La peinture à l’eau c’est plus écolo…

Jusqu’à récemment, les systèmes utilisés faisaient appel à des peintures avec solvants. Il se produit des millions de containers chaque année en Chine, et la pollution issue de l’industrie n’était donc pas anodine. A travers son 13ème plan, 2016-2020, le gouvernement chinois s’est donné pour ambition de réduire drastiquement les émissions polluantes sur son territoire.

L’industrie manufacturière de containers a été mise à contribution et les industriels sont passés dès le 1er avril 2017, et en quelques mois, d’une production utilisant très majoritairement une peinture solvée à une production utilisant des peintures à base aqueuse.

Ce passage a nécessité l’adaptation des chaînes de production à des temps de séchages plus longs, donc à des ralentissements de productivité. Ce qui n’a pas manqué de conduire à une augmentation considérable des prix pratiqués, la demande n’ayant jamais été aussi élevée qu’en 2018, année de tous les records en matière de fabrication de containers !

… Mais ce n’est pas forcément encore très économique !

L’application de peinture à base d’eau est beaucoup plus sensible à la température et à l’humidité que celle à base de solvants.
Tout d’abord, les températures basses dans le nord de la Chine en hiver rendent le transport et le stockage de peinture plus compliqué et plus coûteux.
Au niveau de l’application, une hygrométrie élevée, éventuellement combinée à un environnement froid, ralentira ou arrêtera temporairement le durcissement de la peinture.
Les conditions météorologiques variant d’un jour à l’autre, voire au cours d’une même journée, il est nécessaire de stabiliser le chauffage, la ventilation et la déshumidification sur la ligne de peinture. Une chaîne de production de containers appliquant une peinture à base d’eau est donc nettement plus compliquée que celle destinée à l’utilisation de peintures solvées et nécessite un ajustement constant de l’application de la peinture afin de s’adapter aux caprices des conditions météorologiques et aux produits des fournisseurs de peinture utilisés.

Des contraintes de productions


Également, la puissance électrique supplémentaire nécessaire pour fournir la chaleur, la ventilation et la déshumidification des stations de peinture est importante et augmente les coûts de production. Cela varie bien évidemment en fonction de la saison, de la météo et de l’emplacement de l’usine, mais des experts estiment que la puissance électrique nécessaire pour construire un conteneur en utilisant de la peinture à l’eau aurait pu augmenter de 60% par rapport à celle nécessaire à la production de containers à peinture solvée.

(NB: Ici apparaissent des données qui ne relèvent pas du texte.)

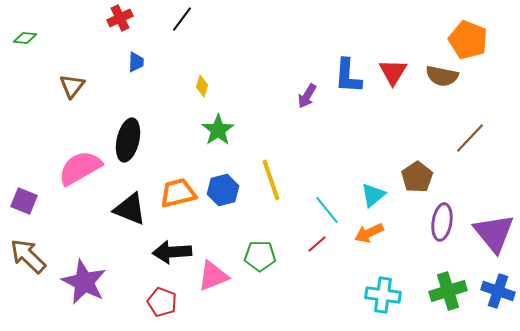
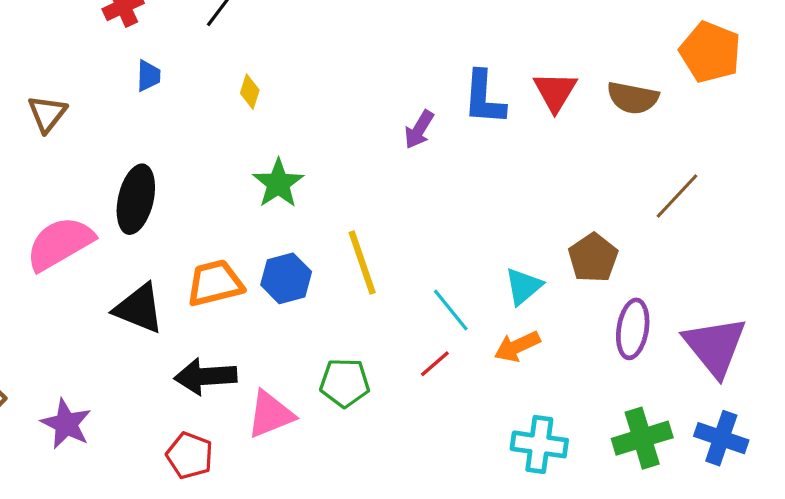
orange pentagon: (468, 40) -> (710, 52), moved
yellow diamond: (202, 86) -> (250, 92), moved
purple star: (84, 282) -> (66, 424), size x0.7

Les arrêts supplémentaires sur la ligne de production et la nécessité d’ajuster la vitesse de la ligne de production pour coller aux contraintes des différents temps de séchage requis pour chaque couche de peinture produisent mécaniquement un ralentissement de la vitesse de la ligne de production en phase aqueuse par rapport à la production à base solvée. La vitesse de la ligne se traduit directement dans le nombre de conteneurs qui peuvent être construits par quart et donc dans la productivité et la rentabilité de l’usine.
Une vitesse trop élevée peut ne pas permettre un temps de séchage suffisant pour la peinture et amener à des productions bâclées et non-conformes. Une vitesse trop lente et les coûts de production atteignent un niveau inacceptable pour le fabricant du conteneur… et pour son acheteur.

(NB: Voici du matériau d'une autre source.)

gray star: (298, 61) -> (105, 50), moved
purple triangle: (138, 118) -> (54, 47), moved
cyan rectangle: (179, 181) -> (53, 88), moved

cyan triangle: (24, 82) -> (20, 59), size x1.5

Un retour à la normale progressif


Dans les premières séries suivant le passage à la peinture à base d’eau, les lignes de production fonctionnaient généralement à environ 70% de la vitesse habituelle sur le mode de peinture précédent. Depuis, les usines ont cherché à augmenter progressivement la vitesse sans céder sur la qualité des applications et quelques-unes ont atteint, ou sont sur le point d’atteindre, des niveaux de productivité identiques à ceux connus du temps de la peinture à base de solvant.

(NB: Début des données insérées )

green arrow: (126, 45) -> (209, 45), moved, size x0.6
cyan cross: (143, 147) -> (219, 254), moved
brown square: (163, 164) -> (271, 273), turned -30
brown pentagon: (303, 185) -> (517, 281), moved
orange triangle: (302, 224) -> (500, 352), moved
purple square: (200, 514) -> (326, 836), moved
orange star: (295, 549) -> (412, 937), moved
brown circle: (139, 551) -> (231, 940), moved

Pour toutes ces raisons, le passage d’un type de peinture à l’autre a donc eu, entre 2017 et 2018, une incidence extrêmement importante sur les prix des productions de containers, incidence d’autant plus importante qu’elle a été soutenue par une spéculation à la hausse des acteurs économiques, et doublée d’un dynamisme inédit des carnets de commande. En quelque mois les prix ont augmenté de plus de 60% sur certaines productions ! Il semble que, fort heureusement, une stabilisation des tarifs soit enfin de retour depuis quelques semaines.